Monday, 22 June 2009

Tentatively stepping forward

I wonder if sometime in the future whether Wednesday 17th June 2009 will be forgotten or whether it is a date that M and I will remember forever.

We went to the local adoption agency information evening (we went before in Nov) and had a good long chat to adoptive parents who have been through the process. We also had a good talk to a social worker (SW), and came away with a registration form to fill in. Not to think about filling in, but to actually fill in.

We talked through the process with the SW and M got to understand more about the process - I've already done quite a bit of research. But we also got to ask questions and have an informal talk. The SW filled in a basic form, who we are, why we want to adopt, what sort of child/children we want to adopt, and what experience we have of children.

We've both always imagined having 2 children - I don't think we would have 3 because I am a middle child of 3, and I have severe middle child tendencies that it has taken me years to come to terms with. But we talked about adopting a sibling group (or should that be pair). We talked about learning difficulties - to which I said it would depend on the child and situation. And we talked about 'not babies'.

We went to the pub on the way home, to sit and reflect. And M said perhaps we should consider adopting a 3 or 4 year old, because we aren't getting 'our' baby, and this won't replace 'our' baby, but we will build our family. And the more I turn the thought over in my head, the more it makes sense. I don't know if I can explain it any better than 'it feels right' to be talking about adopting a child not a baby.

Friday, 12 June 2009

More talk...

I did have that conversation with the deputy last week. But I bottled it... and then I thought and realised that I needed to speak again, but wrote down what I needed to say. I printed it out and went to see him as soon as I arrived in school... he wasn't in his office, or the other twice that I tried before school. As I was teaching for the rest of the day I decided to leave it until another day and put the paper in my desk drawer.

During my third lesson I came across the piece of paper, and as I had a good friend in the classroom (as a support teacher) and I knew it would make her laugh I showed it to her. She read it, and then went to the door... 'I'll just take it down to him now'. Which made me cough and splutter, but in the end agreed it was probably easiest.

So she went, and give it to him, which made him worry, because he thought he'd done something wrong. She reassured him and said 'no, it was just that I needed to explain some things a little more'. And gave him my list, and then strolled back to my classroom.

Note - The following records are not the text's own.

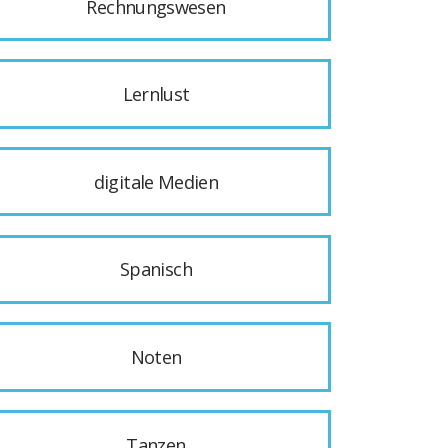
Rechnungswesen
Lernlust
digitale Medien
Spanisch
Noten
Tanzen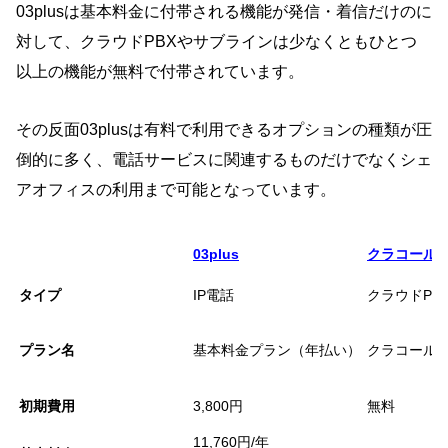
03plusは基本料金に付帯される機能が発信・着信だけのに
対して、クラウドPBXやサブラインは少なくともひとつ
以上の機能が無料で付帯されています。
その反面03plusは有料で利用できるオプションの種類が圧
倒的に多く、電話サービスに関連するものだけでなくシェ
アオフィスの利用まで可能となっています。
03plus
クラコール
タイプ
IP電話
クラウドPB
プラン名
基本料金プラン（年払い）
クラコールP
初期費用
3,800円
無料
11,760円/年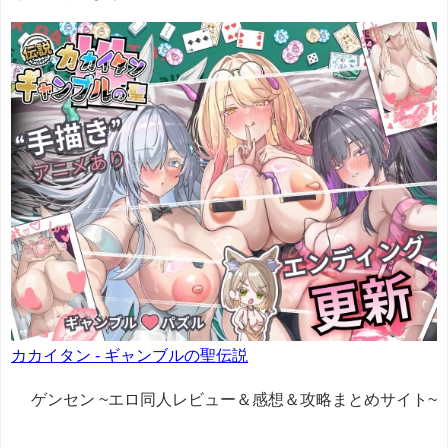
カカイタン - ギャンブルの聖伝説
ゲンセン ~エロ同人レビュー＆感想＆攻略まとめサイト~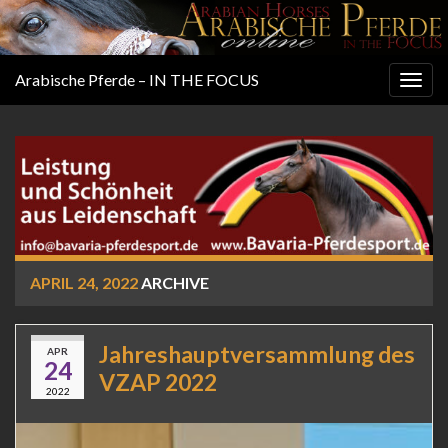
Arabische Pferde – IN THE FOCUS
Togg
navig
APRIL 24, 2022
ARCHIVE
Jahreshauptversammlung des
APR
24
VZAP 2022
2022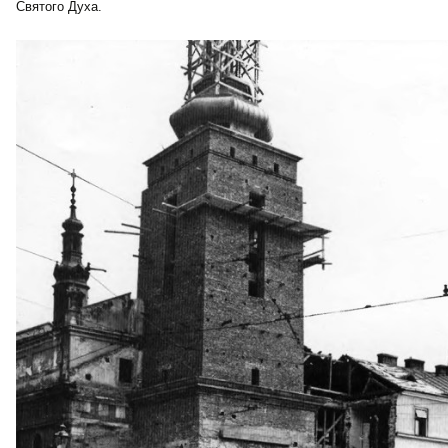
Святого Духа.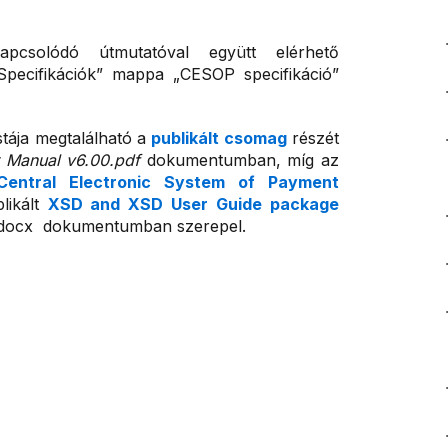
pcsolódó útmutatóval együtt elérhető
Specifikációk” mappa „CESOP specifikáció”
istája megtalálható a
publikált csomag
részét
r Manual v6.00.pdf
dokumentumban, míg az
Central Electronic System of Payment
likált
XSD and XSD User Guide package
.docx dokumentumban szerepel.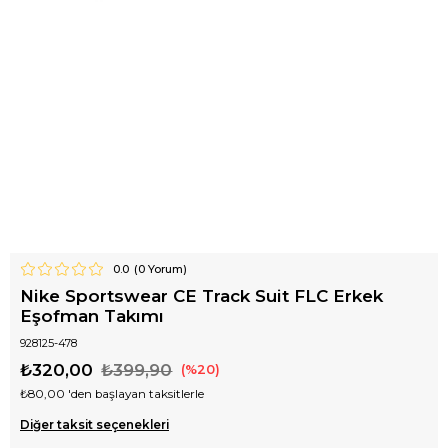
0.0
(
0
Yorum)
Nike Sportswear CE Track Suit FLC Erkek
Eşofman Takımı
928125-478
₺320,00
₺399,90
20
₺80,00
'den başlayan taksitlerle
Diğer taksit seçenekleri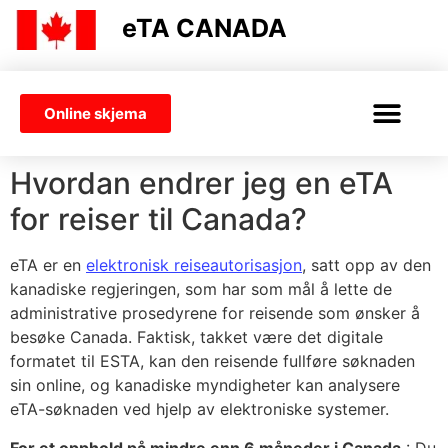
eTA CANADA
Online skjema
VISUM ELLER ETA
Hvordan endrer jeg en eTA
for reiser til Canada?
eTA er en
elektronisk reiseautorisasjon
, satt opp av den
kanadiske regjeringen, som har som mål å lette de
administrative prosedyrene for reisende som ønsker å
besøke Canada. Faktisk, takket være det digitale
formatet til ESTA, kan den reisende fullføre søknaden
sin online, og kanadiske myndigheter kan analysere
eTA-søknaden ved hjelp av elektroniske systemer.
For et opphold på mindre enn 6 måneder i Canada
: Du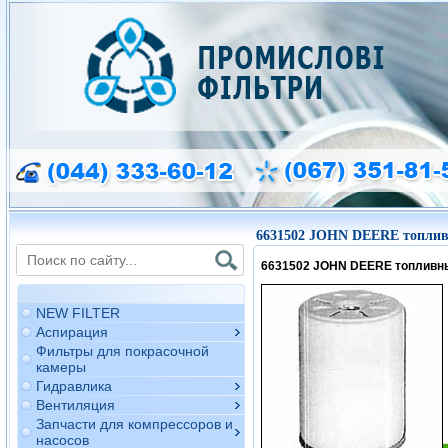
6631502 JOHN DEERE топли
6631502 JOHN DEERE топливн
NEW FILTER
Аспирация
Фильтры для покрасочной
камеры
Гидравлика
Вентиляция
Запчасти для компрессоров и
насосов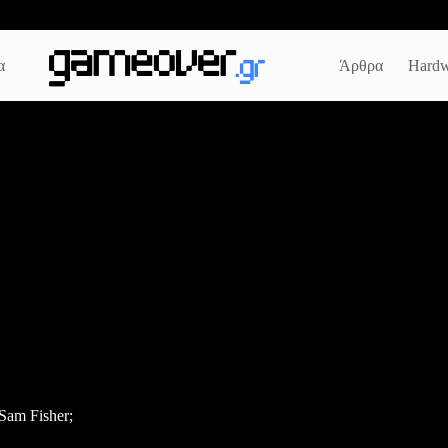
α
Άρθρα
Hardw
Sam Fisher;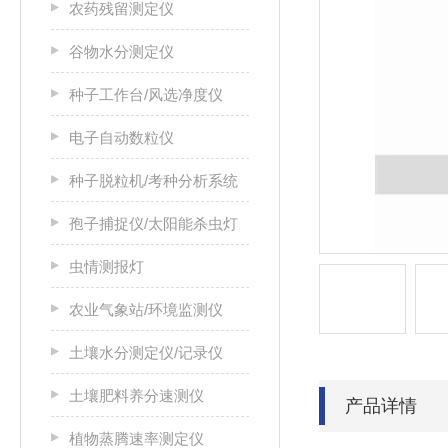
农药残留测定仪
谷物水分测定仪
种子工作台/风选净度仪
电子自动数粒仪
种子脱粒机/考种分析系统
孢子捕捉仪/太阳能杀虫灯
虫情测报灯
农业气象站/环境监测仪
土壤水分测定仪/记录仪
土壤肥料养分速测仪
产品详情
植物蒸腾速率测定仪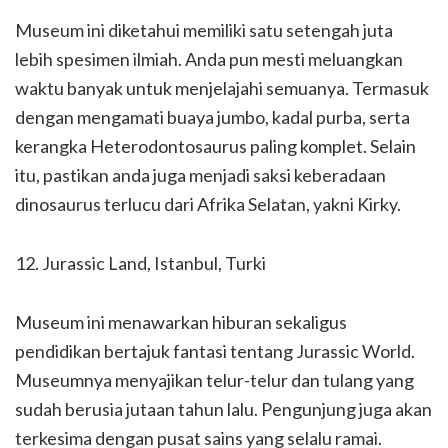
Museum ini diketahui memiliki satu setengah juta
lebih spesimen ilmiah. Anda pun mesti meluangkan
waktu banyak untuk menjelajahi semuanya. Termasuk
dengan mengamati buaya jumbo, kadal purba, serta
kerangka Heterodontosaurus paling komplet. Selain
itu, pastikan anda juga menjadi saksi keberadaan
dinosaurus terlucu dari Afrika Selatan, yakni Kirky.
12. Jurassic Land, Istanbul, Turki
Museum ini menawarkan hiburan sekaligus
pendidikan bertajuk fantasi tentang Jurassic World.
Museumnya menyajikan telur-telur dan tulang yang
sudah berusia jutaan tahun lalu. Pengunjung juga akan
terkesima dengan pusat sains yang selalu ramai.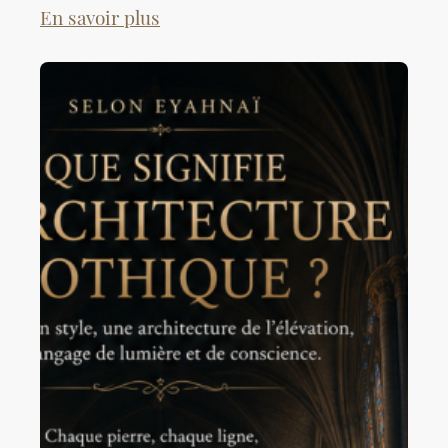
En savoir plus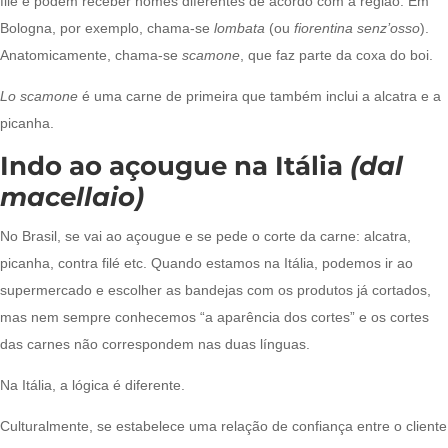
filé e podem receber nomes diferentes de acordo com a região. Em
Bologna, por exemplo, chama-se
lombata
(ou
fiorentina senz’osso
).
Anatomicamente, chama-se
scamone
, que faz parte da coxa do boi.
Lo scamone
é uma carne de primeira que também inclui a alcatra e a
picanha.
Indo ao açougue na Itália
(dal
macellaio)
No Brasil, se vai ao açougue e se pede o corte da carne: alcatra,
picanha, contra filé etc. Quando estamos na Itália, podemos ir ao
supermercado e escolher as bandejas com os produtos já cortados,
mas nem sempre conhecemos “a aparência dos cortes” e os cortes
das carnes não correspondem nas duas línguas.
Na Itália, a lógica é diferente.
Culturalmente, se estabelece uma relação de confiança entre o cliente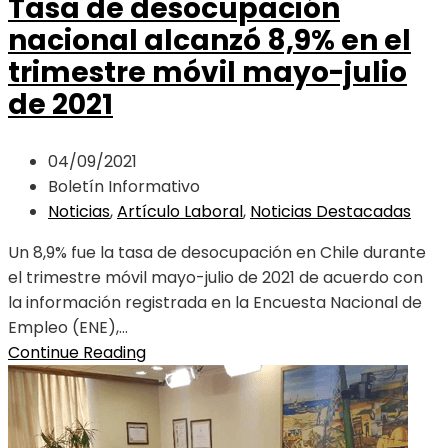
Tasa de desocupación
nacional alcanzó 8,9% en el
trimestre móvil mayo-julio
de 2021
04/09/2021
Boletín Informativo
Noticias
,
Artículo Laboral
,
Noticias Destacadas
Un 8,9% fue la tasa de desocupación en Chile durante
el trimestre móvil mayo-julio de 2021 de acuerdo con
la información registrada en la Encuesta Nacional de
Empleo (ENE),...
Continue Reading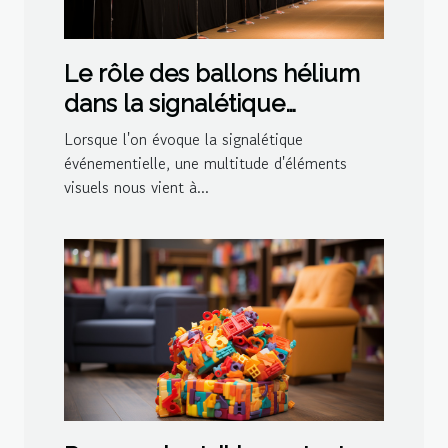
Le rôle des ballons hélium
dans la signalétique
événementielle
Lorsque l'on évoque la signalétique
événementielle, une multitude d'éléments
visuels nous vient à...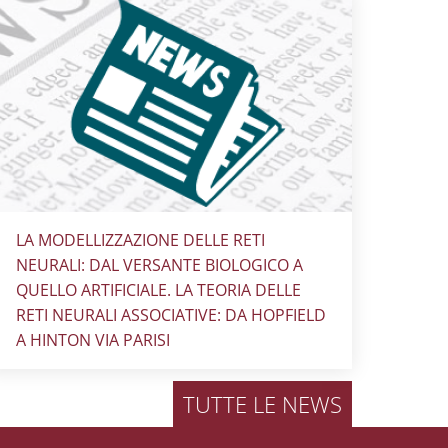
Titolo card
:
LA MODELLIZZAZIONE DELLE RETI
NEURALI: DAL VERSANTE BIOLOGICO A
QUELLO ARTIFICIALE. LA TEORIA DELLE
RETI NEURALI ASSOCIATIVE: DA HOPFIELD
A HINTON VIA PARISI
TUTTE LE NEWS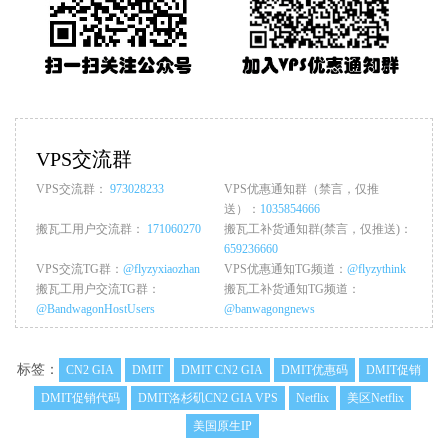
VPS交流群
VPS交流群：
973028233
VPS优惠通知群（禁言，仅推
送）：
1035854666
搬瓦工用户交流群：
171060270
搬瓦工补货通知群(禁言，仅推送)：
659236660
VPS交流TG群：
@flyzyxiaozhan
VPS优惠通知TG频道：
@flyzythink
搬瓦工用户交流TG群：
搬瓦工补货通知TG频道：
@BandwagonHostUsers
@banwagongnews
标签：
CN2 GIA
DMIT
DMIT CN2 GIA
DMIT优惠码
DMIT促销
DMIT促销代码
DMIT洛杉矶CN2 GIA VPS
Netflix
美区Netflix
美国原生IP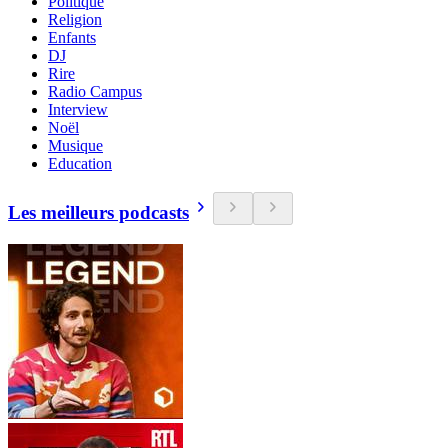
Politique
Religion
Enfants
DJ
Rire
Radio Campus
Interview
Noël
Musique
Education
Les meilleurs podcasts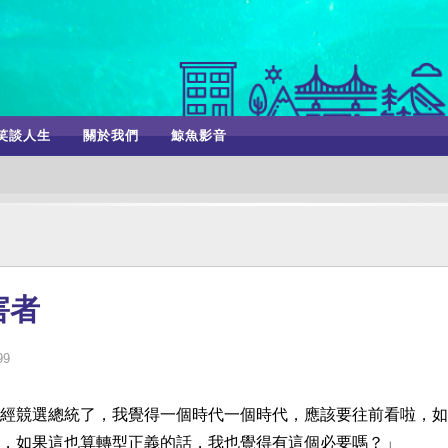
笑談人生
關於我們
鯨魚影音
害者
99
經競選總統了，我覺得一個時代一個時代，應該要往前看啦，如
，如果這也算轉型正義的話，我也覺得有這個必要嗎？」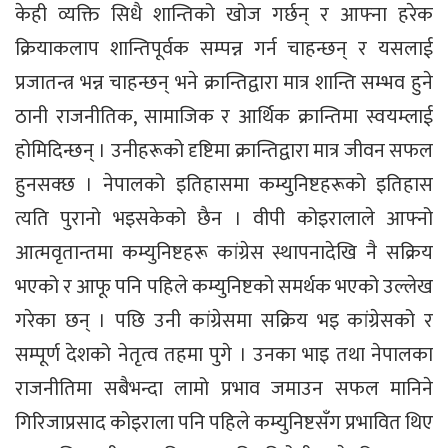
केही व्यक्ति सिधै शान्तिको खोज गर्छन् र आफ्ना हरेक
क्रियाकलाप शान्तिपूर्वक सम्पन्न गर्न चाहन्छन् र यसलाई
प्रजातन्त्र भन्न चाहन्छन् भने क्रान्तिद्वारा मात्र शान्ति सम्भव हुने
ठानी राजनीतिक, सामाजिक र आर्थिक क्रान्तिमा स्वयम्लाई
होमिदिन्छन् । उनीहरूको दृष्टिमा क्रान्तिद्वारा मात्र जीवन सफल
हुनसक्छ । नेपालको इतिहासमा कम्युनिष्टहरूको इतिहास
त्यति पुरानो भइसकेको छैन । वीपी कोइरालाले आफ्नो
आत्मवृतान्तमा कम्युनिष्टहरू कांग्रेस स्थापनादेखि नै सक्रिय
भएको र आफू पनि पहिले कम्युनिष्टको समर्थक भएको उल्लेख
गरेका छन् । पछि उनी कांग्रेसमा सक्रिय भइ कांग्रेसको र
सम्पूर्ण देशको नेतृत्व तहमा पुगे । उनका भाइ तथा नेपालका
राजनीतिमा सबैभन्दा लामो प्रभाव जमाउन सफल मानिने
गिरिजाप्रसाद कोइराला पनि पहिले कम्युनिष्टसँग प्रभावित थिए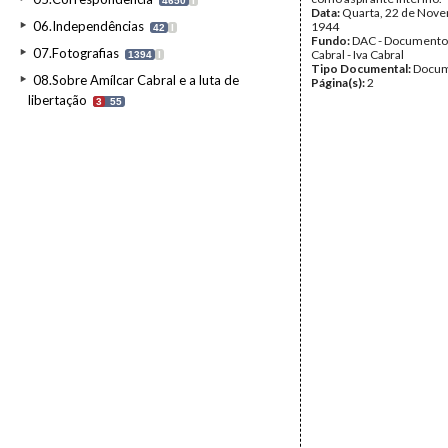
4650
I
Data:
Quarta, 22 de Nov
06.Independências
1944
42
I
Fundo:
DAC - Documento
07.Fotografias
Cabral - Iva Cabral
1394
I
Tipo Documental:
Docum
08.Sobre Amílcar Cabral e a luta de
Página(s):
2
libertação
3
55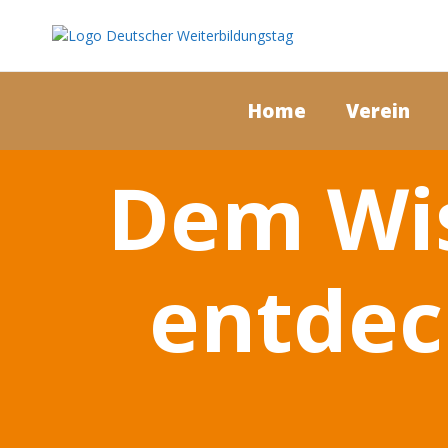
Home
Verein
Dem Wis
entdec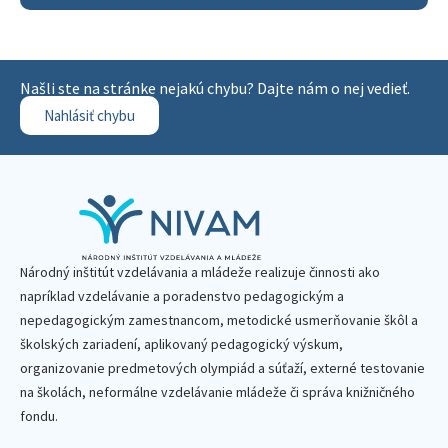
Našli ste na stránke nejakú chybu? Dajte nám o nej vedieť.
Nahlásiť chybu
Národný inštitút vzdelávania a mládeže realizuje činnosti ako
napríklad vzdelávanie a poradenstvo pedagogickým a
nepedagogickým zamestnancom, metodické usmerňovanie škôl a
školských zariadení, aplikovaný pedagogický výskum,
organizovanie predmetových olympiád a súťaží, externé testovanie
na školách, neformálne vzdelávanie mládeže či správa knižničného
fondu.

The next time I saw the deputy it was whilst I was chatting to some pupils about their work, which he needed to know was sorted. So my first conversation after 'the list' was mundane and went something like 'C... has finished all her science'. The next one occured after school whilst I was chatting to friend who'd stolen the list and given it to him. I asked if it was okay, he said yes - and not to forget his door is always open... (yes - but he's not always there!)

So my list...

M...
It was pointed out to me that I might have left out a few important points when I spoke to you...


1. I don’t expect sympathy ever – I do need sympathy sometimes, but I will always speak to the people who know how to support me best
2. I can deal with my life, in my way – it might not be the best way but it’s the only way I can cope.
3. I can be incredibly self-centred and want allowances to be made when things are tougher than normal.
4. I am angry about the situation and sometimes that anger is immense
5. My self-confidence has taken beating
6. I’m honest enough to admit to jealousy
7. The past 6 years of treatment have been beyond horrid and the time before treatment was not much better.
8. I have 3 different issues that make me infertile; the worst of these problems at the moment is causing me a lot of pain – and consequently when I spoke to the consultant last week I agreed to have hormone treatment for the next 6 months.
9. The 2nd of those issues means I that I don’t do well with too many hormones – and by not well I may randomly end up in tears or raging.
10. I am a mess 90% of the time when I am not teaching – it’s why I mope around unless I am feeling particularly motivated.
11. It is not in my plans to be a ‘career teacher’. I love teaching and I don't want to leave my classroom to be a manager anytime soon.